*Goal of the exercise*:
Below are the records; copy exactly the stretch from the line containing "für Dich da!" through the line containing "с возвратом части", both ends included, and nothing else.

Stored data
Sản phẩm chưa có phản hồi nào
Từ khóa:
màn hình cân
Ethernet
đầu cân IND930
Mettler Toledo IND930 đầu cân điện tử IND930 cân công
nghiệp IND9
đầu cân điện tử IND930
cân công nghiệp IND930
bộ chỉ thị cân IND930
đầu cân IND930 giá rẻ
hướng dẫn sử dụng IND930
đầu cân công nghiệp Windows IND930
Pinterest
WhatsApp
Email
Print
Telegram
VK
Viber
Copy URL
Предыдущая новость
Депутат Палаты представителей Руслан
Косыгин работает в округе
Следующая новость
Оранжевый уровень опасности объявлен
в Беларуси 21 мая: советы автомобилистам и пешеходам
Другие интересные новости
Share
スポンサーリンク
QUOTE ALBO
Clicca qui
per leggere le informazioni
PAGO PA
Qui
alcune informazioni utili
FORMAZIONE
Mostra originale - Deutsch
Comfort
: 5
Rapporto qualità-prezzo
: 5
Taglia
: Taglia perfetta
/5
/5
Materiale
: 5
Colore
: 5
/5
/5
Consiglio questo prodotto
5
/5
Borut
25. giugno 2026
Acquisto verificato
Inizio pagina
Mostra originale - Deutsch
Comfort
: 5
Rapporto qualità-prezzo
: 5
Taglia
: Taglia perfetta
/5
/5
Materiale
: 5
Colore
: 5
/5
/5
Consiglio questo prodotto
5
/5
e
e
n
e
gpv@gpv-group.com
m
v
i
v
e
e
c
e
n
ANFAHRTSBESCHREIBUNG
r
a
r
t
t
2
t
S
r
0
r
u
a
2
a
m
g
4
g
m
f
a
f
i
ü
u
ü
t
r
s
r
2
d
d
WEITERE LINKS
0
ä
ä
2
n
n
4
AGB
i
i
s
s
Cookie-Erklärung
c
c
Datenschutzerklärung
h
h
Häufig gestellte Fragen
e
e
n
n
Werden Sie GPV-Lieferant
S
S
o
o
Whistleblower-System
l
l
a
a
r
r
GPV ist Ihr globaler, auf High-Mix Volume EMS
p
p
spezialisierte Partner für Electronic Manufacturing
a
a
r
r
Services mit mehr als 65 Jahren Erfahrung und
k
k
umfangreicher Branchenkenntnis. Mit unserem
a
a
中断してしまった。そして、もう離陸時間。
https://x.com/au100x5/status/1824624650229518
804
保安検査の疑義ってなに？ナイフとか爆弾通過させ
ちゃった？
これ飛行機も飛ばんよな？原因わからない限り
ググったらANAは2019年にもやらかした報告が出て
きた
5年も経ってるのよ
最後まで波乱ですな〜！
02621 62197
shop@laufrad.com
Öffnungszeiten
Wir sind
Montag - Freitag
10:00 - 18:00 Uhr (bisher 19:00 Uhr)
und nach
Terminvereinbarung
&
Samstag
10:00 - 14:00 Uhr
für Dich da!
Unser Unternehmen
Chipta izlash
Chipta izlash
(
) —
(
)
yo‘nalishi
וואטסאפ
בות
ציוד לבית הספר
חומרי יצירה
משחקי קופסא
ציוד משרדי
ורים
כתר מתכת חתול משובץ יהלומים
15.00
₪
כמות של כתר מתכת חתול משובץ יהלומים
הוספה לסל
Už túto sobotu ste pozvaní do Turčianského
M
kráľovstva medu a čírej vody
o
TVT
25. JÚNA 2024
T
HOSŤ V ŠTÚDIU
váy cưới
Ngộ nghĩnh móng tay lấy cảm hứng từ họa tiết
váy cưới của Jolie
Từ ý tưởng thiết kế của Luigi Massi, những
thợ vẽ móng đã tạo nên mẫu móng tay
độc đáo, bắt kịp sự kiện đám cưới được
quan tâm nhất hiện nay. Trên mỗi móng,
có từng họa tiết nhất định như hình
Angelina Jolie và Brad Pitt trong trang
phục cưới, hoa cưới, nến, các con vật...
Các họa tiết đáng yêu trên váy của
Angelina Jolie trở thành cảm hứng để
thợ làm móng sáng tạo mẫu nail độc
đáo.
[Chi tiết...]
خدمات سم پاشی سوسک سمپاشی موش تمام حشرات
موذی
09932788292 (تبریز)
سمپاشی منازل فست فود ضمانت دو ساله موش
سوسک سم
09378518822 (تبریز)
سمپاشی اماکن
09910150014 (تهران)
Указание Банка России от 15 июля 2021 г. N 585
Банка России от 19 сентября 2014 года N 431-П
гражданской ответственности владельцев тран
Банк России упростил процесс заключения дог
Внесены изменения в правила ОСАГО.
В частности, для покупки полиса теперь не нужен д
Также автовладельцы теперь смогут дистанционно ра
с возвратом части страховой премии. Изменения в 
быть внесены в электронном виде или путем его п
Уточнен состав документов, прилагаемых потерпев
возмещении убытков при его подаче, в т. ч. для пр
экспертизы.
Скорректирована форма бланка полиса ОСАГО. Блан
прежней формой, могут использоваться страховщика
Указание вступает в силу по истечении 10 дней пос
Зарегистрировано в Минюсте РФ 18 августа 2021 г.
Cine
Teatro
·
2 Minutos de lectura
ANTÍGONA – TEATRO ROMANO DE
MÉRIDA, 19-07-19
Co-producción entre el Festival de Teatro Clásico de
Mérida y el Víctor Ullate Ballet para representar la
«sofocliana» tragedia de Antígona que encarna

*Task result*:
für Dich da!
Unser Unternehmen
Chipta izlash
Chipta izlash
(
) —
(
)
yo‘nalishi
וואטסאפ
בות
ציוד לבית הספר
חומרי יצירה
משחקי קופסא
ציוד משרדי
ורים
כתר מתכת חתול משובץ יהלומים
15.00
₪
כמות של כתר מתכת חתול משובץ יהלומים
הוספה לסל
Už túto sobotu ste pozvaní do Turčianského
M
kráľovstva medu a čírej vody
o
TVT
25. JÚNA 2024
T
HOSŤ V ŠTÚDIU
váy cưới
Ngộ nghĩnh móng tay lấy cảm hứng từ họa tiết
váy cưới của Jolie
Từ ý tưởng thiết kế của Luigi Massi, những
thợ vẽ móng đã tạo nên mẫu móng tay
độc đáo, bắt kịp sự kiện đám cưới được
quan tâm nhất hiện nay. Trên mỗi móng,
có từng họa tiết nhất định như hình
Angelina Jolie và Brad Pitt trong trang
phục cưới, hoa cưới, nến, các con vật...
Các họa tiết đáng yêu trên váy của
Angelina Jolie trở thành cảm hứng để
thợ làm móng sáng tạo mẫu nail độc
đáo.
[Chi tiết...]
خدمات سم پاشی سوسک سمپاشی موش تمام حشرات
موذی
09932788292 (تبریز)
سمپاشی منازل فست فود ضمانت دو ساله موش
سوسک سم
09378518822 (تبریز)
سمپاشی اماکن
09910150014 (تهران)
Указание Банка России от 15 июля 2021 г. N 585
Банка России от 19 сентября 2014 года N 431-П
гражданской ответственности владельцев тран
Банк России упростил процесс заключения дог
Внесены изменения в правила ОСАГО.
В частности, для покупки полиса теперь не нужен д
Также автовладельцы теперь смогут дистанционно ра
с возвратом части страховой премии. Изменения в 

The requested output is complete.